• [WHAT IS BEING ASKED] Retyped exactly and without pictures, the lines from the one with "中央区北部地域包括支援センター" through the end of the listing must form the entire answer.

++++++++

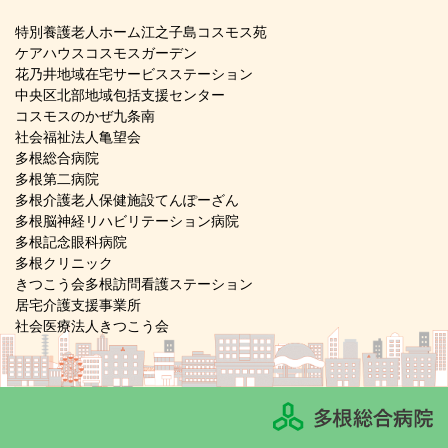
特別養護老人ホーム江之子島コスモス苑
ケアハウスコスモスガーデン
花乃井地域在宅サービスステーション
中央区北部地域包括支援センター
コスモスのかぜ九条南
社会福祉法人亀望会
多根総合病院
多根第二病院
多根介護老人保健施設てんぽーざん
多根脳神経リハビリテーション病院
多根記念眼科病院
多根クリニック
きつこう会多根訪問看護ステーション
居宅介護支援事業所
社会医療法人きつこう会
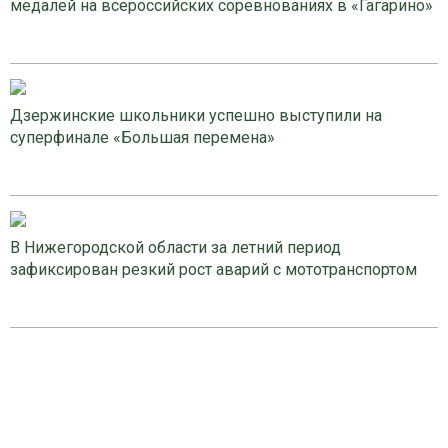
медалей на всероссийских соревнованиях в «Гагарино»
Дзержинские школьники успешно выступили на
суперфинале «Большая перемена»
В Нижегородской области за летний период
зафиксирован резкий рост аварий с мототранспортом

++++++++

• [EXERCISE OUTPUT]
中央区北部地域包括支援センター
コスモスのかぜ九条南
社会福祉法人亀望会
多根総合病院
多根第二病院
多根介護老人保健施設てんぽーざん
多根脳神経リハビリテーション病院
多根記念眼科病院
多根クリニック
きつこう会多根訪問看護ステーション
居宅介護支援事業所
社会医療法人きつこう会
медалей на всероссийских соревнованиях в «Гагарино»
Дзержинские школьники успешно выступили на
суперфинале «Большая перемена»
В Нижегородской области за летний период
зафиксирован резкий рост аварий с мототранспортом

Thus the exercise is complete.